Problem description: Exclude the images, then return every line below exactly as written.

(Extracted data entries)
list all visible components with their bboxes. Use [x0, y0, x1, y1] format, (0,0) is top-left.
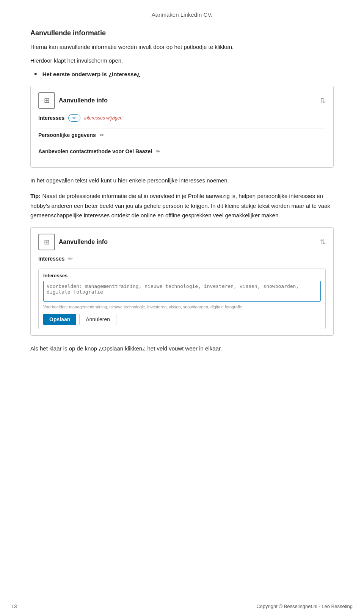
box1-title: Aanvullende info [59, 97, 108, 104]
box2-header: ⊞ Aanvullende info ⇅ [38, 234, 326, 250]
box1-sort-icon[interactable]: ⇅ [320, 96, 326, 105]
divider2 [38, 145, 326, 145]
persoonlijk-label: Persoonlijke gegevens [38, 132, 96, 138]
cancel-button[interactable]: Annuleren [79, 314, 116, 325]
interests-textarea[interactable] [43, 281, 321, 302]
box1-row-interesses: Interesses ✏ interesses wijzigen [38, 114, 326, 125]
intro-line2: Hierdoor klapt het invulscherm open. [30, 56, 334, 65]
bullet-dot: • [34, 69, 37, 79]
interests-examples: Voorbeelden: managementtraining, nieuwe … [43, 305, 321, 309]
box2-icon: ⊞ [38, 234, 55, 250]
footer-page-number: 13 [11, 603, 17, 609]
box1-row-persoonlijk: Persoonlijke gegevens ✏ [38, 132, 326, 141]
form-buttons: Opslaan Annuleren [43, 314, 321, 325]
pencil-small-icon: ✏ [72, 115, 76, 121]
contact-pencil-icon[interactable]: ✏ [156, 148, 160, 154]
interesses-edit-btn[interactable]: ✏ [68, 114, 80, 122]
interests-form-section: Interesses Voorbeelden: managementtraini… [38, 269, 326, 329]
tip-text: Naast de professionele informatie die al… [30, 193, 330, 218]
box2-interesses-label: Interesses [38, 256, 64, 262]
box1-header: ⊞ Aanvullende info ⇅ [38, 92, 326, 109]
page-title: Aanmaken LinkedIn CV. [30, 11, 334, 18]
persoonlijk-pencil-icon[interactable]: ✏ [100, 132, 104, 138]
bullet-text: Het eerste onderwerp is ¿interesse¿ [42, 70, 140, 79]
box1-caption: In het opgevallen tekst veld kunt u hier… [30, 176, 334, 185]
box2-header-left: ⊞ Aanvullende info [38, 234, 108, 250]
save-button[interactable]: Opslaan [43, 314, 76, 325]
box1-header-left: ⊞ Aanvullende info [38, 92, 108, 109]
tip-label: Tip: [30, 193, 41, 199]
divider1 [38, 129, 326, 129]
box2-title: Aanvullende info [59, 239, 108, 245]
linkedin-box-1: ⊞ Aanvullende info ⇅ Interesses ✏ intere… [30, 86, 334, 168]
section-heading: Aanvullende informatie [30, 29, 334, 37]
box1-row-contactmethode: Aanbevolen contactmethode voor Oel Baaze… [38, 148, 326, 157]
box2-icon-dots: ⊞ [44, 238, 50, 246]
box2-pencil-icon[interactable]: ✏ [68, 256, 73, 262]
footer: 13 Copyright © Besselingnet.nl - Leo Bes… [0, 603, 364, 609]
closing-text: Als het klaar is op de knop ¿Opslaan kli… [30, 344, 334, 353]
box1-icon: ⊞ [38, 92, 55, 109]
interesses-link[interactable]: interesses wijzigen [84, 115, 122, 121]
box2-sort-icon[interactable]: ⇅ [320, 238, 326, 246]
contact-label: Aanbevolen contactmethode voor Oel Baaze… [38, 148, 152, 154]
intro-line1: Hierna kan aanvullende informatie worden… [30, 42, 334, 52]
interesses-label: Interesses [38, 115, 64, 121]
interests-form-label: Interesses [43, 273, 321, 278]
footer-copyright: Copyright © Besselingnet.nl - Leo Bessel… [256, 603, 353, 609]
linkedin-box-2: ⊞ Aanvullende info ⇅ Interesses ✏ Intere… [30, 227, 334, 336]
bullet-item: • Het eerste onderwerp is ¿interesse¿ [34, 70, 334, 79]
tip-block: Tip: Naast de professionele informatie d… [30, 191, 334, 220]
box1-icon-dots: ⊞ [44, 96, 50, 105]
box2-row-interesses: Interesses ✏ [38, 256, 326, 265]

Result for this task:
list all visible components with their bboxes. Use [x0, y0, x1, y1] format, (0,0) is top-left.
box1-title: Aanvullende info [59, 97, 108, 104]
box2-header: ⊞ Aanvullende info ⇅ [38, 234, 326, 250]
box1-sort-icon[interactable]: ⇅ [320, 96, 326, 105]
divider2 [38, 145, 326, 145]
persoonlijk-label: Persoonlijke gegevens [38, 132, 96, 138]
cancel-button[interactable]: Annuleren [79, 314, 116, 325]
interests-textarea[interactable] [43, 281, 321, 302]
box1-row-interesses: Interesses ✏ interesses wijzigen [38, 114, 326, 125]
intro-line2: Hierdoor klapt het invulscherm open. [30, 56, 334, 65]
bullet-dot: • [34, 69, 37, 79]
interests-examples: Voorbeelden: managementtraining, nieuwe … [43, 305, 321, 309]
box2-icon: ⊞ [38, 234, 55, 250]
footer-page-number: 13 [11, 603, 17, 609]
box1-row-persoonlijk: Persoonlijke gegevens ✏ [38, 132, 326, 141]
form-buttons: Opslaan Annuleren [43, 314, 321, 325]
pencil-small-icon: ✏ [72, 115, 76, 121]
contact-pencil-icon[interactable]: ✏ [156, 148, 160, 154]
interesses-edit-btn[interactable]: ✏ [68, 114, 80, 122]
interests-form-section: Interesses Voorbeelden: managementtraini… [38, 269, 326, 329]
tip-text: Naast de professionele informatie die al… [30, 193, 330, 218]
box2-interesses-label: Interesses [38, 256, 64, 262]
box1-header: ⊞ Aanvullende info ⇅ [38, 92, 326, 109]
page-title: Aanmaken LinkedIn CV. [30, 11, 334, 18]
persoonlijk-pencil-icon[interactable]: ✏ [100, 132, 104, 138]
bullet-text: Het eerste onderwerp is ¿interesse¿ [42, 70, 140, 79]
box1-caption: In het opgevallen tekst veld kunt u hier… [30, 176, 334, 185]
box2-header-left: ⊞ Aanvullende info [38, 234, 108, 250]
save-button[interactable]: Opslaan [43, 314, 76, 325]
box1-header-left: ⊞ Aanvullende info [38, 92, 108, 109]
tip-label: Tip: [30, 193, 41, 199]
divider1 [38, 129, 326, 129]
box2-title: Aanvullende info [59, 239, 108, 245]
linkedin-box-1: ⊞ Aanvullende info ⇅ Interesses ✏ intere… [30, 86, 334, 168]
section-heading: Aanvullende informatie [30, 29, 334, 37]
box1-row-contactmethode: Aanbevolen contactmethode voor Oel Baaze… [38, 148, 326, 157]
box2-icon-dots: ⊞ [44, 238, 50, 246]
box2-pencil-icon[interactable]: ✏ [68, 256, 73, 262]
footer: 13 Copyright © Besselingnet.nl - Leo Bes… [0, 603, 364, 609]
closing-text: Als het klaar is op de knop ¿Opslaan kli… [30, 344, 334, 353]
box1-icon: ⊞ [38, 92, 55, 109]
interesses-link[interactable]: interesses wijzigen [84, 115, 122, 121]
box2-sort-icon[interactable]: ⇅ [320, 238, 326, 246]
contact-label: Aanbevolen contactmethode voor Oel Baaze… [38, 148, 152, 154]
intro-line1: Hierna kan aanvullende informatie worden… [30, 42, 334, 52]
interesses-label: Interesses [38, 115, 64, 121]
interests-form-label: Interesses [43, 273, 321, 278]
footer-copyright: Copyright © Besselingnet.nl - Leo Bessel… [256, 603, 353, 609]
linkedin-box-2: ⊞ Aanvullende info ⇅ Interesses ✏ Intere… [30, 227, 334, 336]
bullet-item: • Het eerste onderwerp is ¿interesse¿ [34, 70, 334, 79]
tip-block: Tip: Naast de professionele informatie d… [30, 191, 334, 220]
box1-icon-dots: ⊞ [44, 96, 50, 105]
box2-row-interesses: Interesses ✏ [38, 256, 326, 265]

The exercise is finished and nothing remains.